→ Task instructions: Your job is to copy the lines from the material that include "Тышкы".

→ Exercise materials:

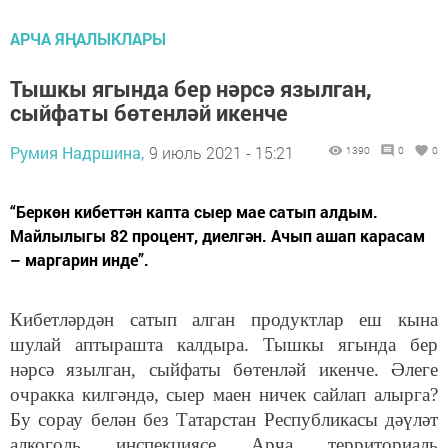
АРЧА ЯҢАЛЫКЛАРЫ
Тышкы ягында бер нәрсә язылган,
сыйфаты бөтенләй икенче
Румия Надршина,
9 июль 2021 - 15:21
1390
0
0
“Беркөн кибеттән капта сыер мае сатып алдым.
Майлылыгы 82 процент, диелгән. Ачып ашап карасам
– маргарин инде”.
Кибетләрдән сатып алган продуктлар еш кына
шулай аптырашта калдыра. Тышкы ягында бер
нәрсә язылган, сыйфаты бөтенләй икенче. Әлеге
очракка килгәндә, сыер маен ничек сайлап алырга?
Бу сорау белән без Татарстан Республикасы дәүләт
алкоголь инспекциясе Арча территориаль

→ Exercise result:
Тышкы ягында бер нәрсә язылган,
шулай аптырашта калдыра. Тышкы ягында бер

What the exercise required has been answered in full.